Cluster computing

Wednesday, March 27, 2019

Today we continue discussing the best practice from storage engineering:

631) Listing entry values are particularly interesting. In addition to the type of attributes in an entry, we can take advantage of the range of values that these attributes can take. For example, we can reserve boundary values and extremely tiny values that will not be encountered in the real world at least for the majority of cases.

632) When the values describe the size of an associated object, the size itself can be arbitrary and it is not always possible to rule out a size for a user object no matter how unlikely it seems. However, when used together with other attributes such as status, they become usable as representative of some object state that is otherwise not easily ffound.

633) The state of an object is authoritative. If it weren’t the source of truth, the entries itself cannot be relied on without involving validation logic across entries. There is no probllem performing validations but doing them over and over again not only introduces delays but can be avoided altogether with clean state.

634) The states are also representative are also unique. The entries are not supposed to be in two or more states at once. It is true that bitmask can be used to denote conjunctive status but a forward only discrete singular state is preferable.

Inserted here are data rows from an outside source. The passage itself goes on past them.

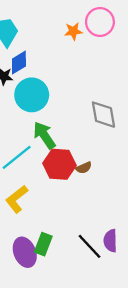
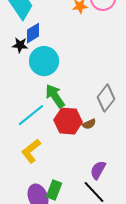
gray diamond: (103, 115) -> (106, 98), moved, turned 48
purple semicircle: (110, 241) -> (98, 170), moved, turned 30

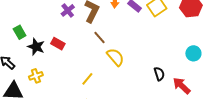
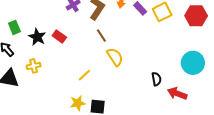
green rectangle: (20, 32) -> (14, 27), moved
cyan circle: (193, 53) -> (193, 63), size x1.5
red arrow: (182, 86) -> (177, 93), turned -30

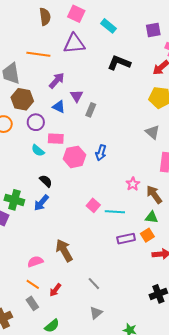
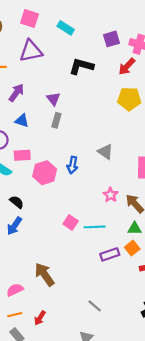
purple square: (153, 30) -> (112, 39), moved
purple triangle: (77, 96) -> (53, 99), moved
gray triangle: (152, 132) -> (105, 152), moved
orange line: (33, 284) -> (15, 315), turned -40
gray line: (94, 284) -> (95, 306), moved

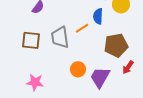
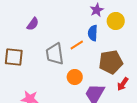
brown square: (31, 40) -> (14, 57), moved
orange circle: (78, 69) -> (75, 77), moved

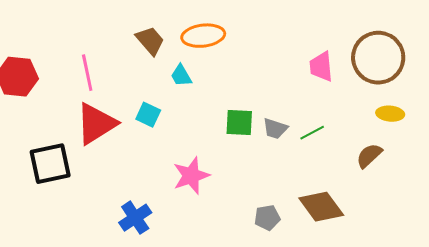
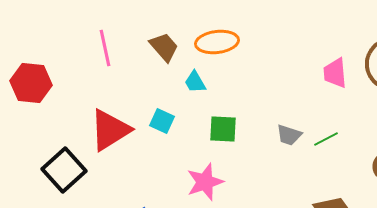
pink line: (87, 73) -> (105, 48), moved
green square: (239, 123) -> (223, 129), moved
black square: (50, 164) -> (64, 170), turned -30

635) The attributes in an entry are often added on a case by case basis since it is expedient to add a new attribute without affecting others. However, the accessors of the entry should not proliferate the attributes. If the normalization of the attribute can serve more than one accessor, it will provide consistency across accesses.

636) Background tasks may be run or canceled. Frequently these tasks need to be canceled. If they don’t do proper cleanup, they can leave their results in bad state. The shutdown helps release the resources properly

Tuesday, March 26, 2019

Today we continue discussing the best practice from storage engineering:

626) Listings are great to use when they are in a single location. However, they are often scoped to a parent container. If the parent containers are distributed, the listings tend to be multiple. In such cases the effort is repeated.

627) When the listings are separated by locations, the results from the search may be fewer than the expected total if only one of the locations is searched. This has often been encountered in deployments.

628) The listings do not need to be aggregated across locations in all cases. Sometimes, only the location is relevant and the listing and the search can be scoped to it.

629) Iterating the listings has proved banal in most cases both for system and for user. Consequently, either an identifier is used to go directly to the entry in the listing or a listing is reserved so that only that listing is accessed.

630) The listing can be cleaned up as well. There is no need to keep it growing with outdated entries and then archived by age. The cleaning can happen in the background so that list iterations skip over entries or do not see the entries that appear as removed.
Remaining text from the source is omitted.